As Harry looked down at his notes he saw Ron's reflection in the glass-topped table. The worries of a much older wizard were written on Ron's face and he looked even paler than usual. Harry concluded the meeting and put his hand on Ron's arm to keep him from getting up. He paced to the bin and tossed a scrap of parchment in it. After a few minutes, they were almost alone.
"Dennis, could you excuse us, please?"
Dennis looked up, "Oh, certainly, Mr. Potter. Sorry, I was just finishing a sentence in my notes." He tucked his quill behind his ear and gathered his stack of parchment. I'll have these ready right away, Mr. Potter" he said, almost at the door.
"Dennis?" Harry said "It's Harry. Mr. Potter is my...just call me Harry, ok?" He smiled.
Dennis returned the smile. "Sure. Right. Harry. Sorry I keep forgetting." Dennis shut the door behind him, sensing Harry's need to speak to Ron in private. Hearing the door click shut, Harry turned to Ron.

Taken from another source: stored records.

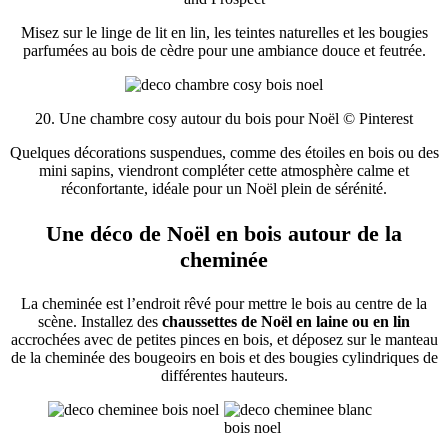
Misez sur le linge de lit en lin, les teintes naturelles et les bougies
parfumées au bois de cèdre pour une ambiance douce et feutrée.
20. Une chambre cosy autour du bois pour Noël © Pinterest
Quelques décorations suspendues, comme des étoiles en bois ou des
mini sapins, viendront compléter cette atmosphère calme et
réconfortante, idéale pour un Noël plein de sérénité.
Une déco de Noël en bois autour de la
cheminée
La cheminée est l’endroit rêvé pour mettre le bois au centre de la
scène. Installez des
chaussettes de Noël en laine ou en lin
accrochées avec de petites pinces en bois, et déposez sur le manteau
de la cheminée des bougeoirs en bois et des bougies cylindriques de
différentes hauteurs.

"All right. You didn't meet me for tea, you couldn't give a bag of hippogriff dung about the Cannons winning and you look pale as a sheet. What is with you today?" He said with a mix of worry and irritation.
Ron grunted and ran his hand through his hair stopping at the bit that hung past his ear. He wound it around his finger like he always did when he was deep in thought. He tucked the curl behind his ear and sighed heavily.

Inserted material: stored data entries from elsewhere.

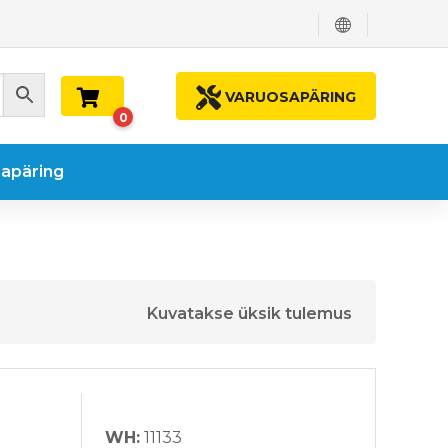
VARUOSAPÄRING
0
apäring
Kuvatakse üksik tulemus
WH:
11133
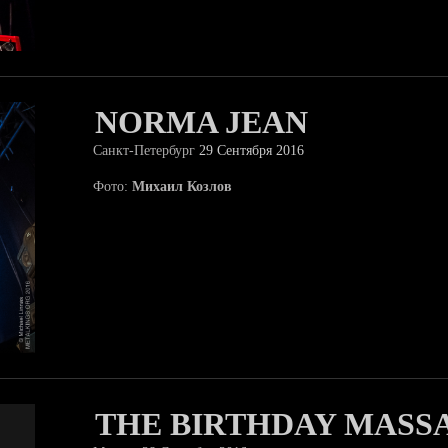
NORMA JEAN
Санкт-Петербург
29 Сентября 2016
Фото:
Михаил Козлов
THE BIRTHDAY MASS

Harry shook his head, "Come again?" He had expected bad news. "She's...but that's brilliant news, isn't it?" He crossed the distance to Ron's chair in two paces and clapped Ron on the back.
Ron gave a weak smile. "It is, of course it is but...well, we've only just got Rosie out of nappies and now we'll be starting all over again, won't we? And the nights without sleep...and Mum is going to go all bonkers again - it'll be her twelfth grandchild, you know."

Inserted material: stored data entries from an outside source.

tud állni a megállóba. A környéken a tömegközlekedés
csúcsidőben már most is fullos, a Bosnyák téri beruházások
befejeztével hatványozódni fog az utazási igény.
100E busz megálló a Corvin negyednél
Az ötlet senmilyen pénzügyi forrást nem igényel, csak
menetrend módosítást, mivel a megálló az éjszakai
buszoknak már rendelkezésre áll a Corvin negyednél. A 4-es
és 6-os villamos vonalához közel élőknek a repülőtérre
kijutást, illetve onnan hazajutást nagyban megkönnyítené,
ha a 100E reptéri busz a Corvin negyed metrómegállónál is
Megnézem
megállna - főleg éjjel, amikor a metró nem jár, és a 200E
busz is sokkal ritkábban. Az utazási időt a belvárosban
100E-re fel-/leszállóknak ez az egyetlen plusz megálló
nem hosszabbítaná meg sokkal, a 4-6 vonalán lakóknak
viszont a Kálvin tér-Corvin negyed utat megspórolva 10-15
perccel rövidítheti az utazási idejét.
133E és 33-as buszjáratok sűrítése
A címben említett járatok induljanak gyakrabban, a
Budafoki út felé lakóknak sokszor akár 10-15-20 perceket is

Harry was quite familiar with his mother-in-law's enthusiasm for her grandchildren. Having raised seven kids, Mrs. Weasley was more than happy to dish out advice, solicited or not. Her heart was in the right place but it could nevertheless cause friction.
"Ron, your Mum's whole life has been kids. Your brothers, you, Ginny - even Hermione and me. Now she'll have a dozen grandkids. It's brilliant, mate, cheer up." Ron gave him a half-hearted smile.
"Yeah, I suppose. I'm happy of course but...for the love of Merlin - I'm so sick of changing sodding nappies!" Ron suddenly felt awful that he'd complained about his Mum to Harry. It was like complaining about an overfull stomach to a person dying of hunger. As over-bearing as Molly could be, Ron knew Harry would rather have his own Mum alive and able to play with his children. Of course, if Lily Potter was still alive, all of their lives would be unrecognizable.
Ron made a mental note to send his Mum a box of her favorite chocolate flake.
"Does anyone else know?" Harry asked.
"No, I mean it's still early on. Hermione wants to be cautious." Harry nodded and mimed zipping his lips shut and locking them with an imaginary key.
"Really though, Ron - don't look so grim. I thought something was wrong!" He said laughingly as they headed back to their desks.